Lübnan'a yapılan saldırının bu ülkenin, ikinci bir Gazze haline getirilmeye çalışıldığını gösterdiğini vurgulayan Çelik, başta Birleşmiş Milletler (BM) olmak üzere uluslararası kuruluşların tamamının yaşanan bu süreci izlediğine dikkati çekti.

Çelik, bugüne kadar BM Güvenlik Konseyi'nden İsrail ile ilgili çıkması gereken kararların hiçbirinin çıkmadığını belirterek, siyonist işgalcilerin uluslararası hukuku, BM Güvenlik Konseyini işgal etme teşebbüsünün sürdüğünü, uluslararası ceza mahkemesinin susturulmaya, iş yapamaz hale getirilmeye çalışıldığını söyledi.

"SAVAŞ GEMİSİ GÖNDERMEK YERİNE DİPLOMASİ YAPILSAYDI ULUSLARARASI SİSTEM AŞAĞILANMAMIŞ OLACAKTI."

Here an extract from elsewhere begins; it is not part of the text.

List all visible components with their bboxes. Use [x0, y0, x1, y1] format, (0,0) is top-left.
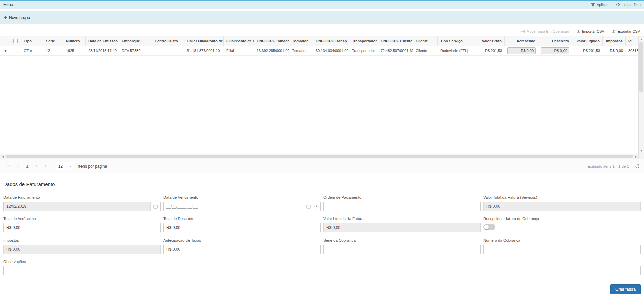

Birçok devletin Akdeniz'e İsrail'i savunmak üzere savaş gemisi gönderdiğini dile getiren Çelik, "Oraya gönderilen savaş gemisi ile gösterilen efor yerine diplomasi ve İsrail'in bu siyonist işgalciliğini engelleyecek adımlara bu enerji harcansaydı, şimdiye kadar bu kadar insan ölmemiş olacaktı. Ve bu kadar uluslararası sistemin aşağılandığı bir tablo ortaya çıkmamış olacaktı." diye konuştu.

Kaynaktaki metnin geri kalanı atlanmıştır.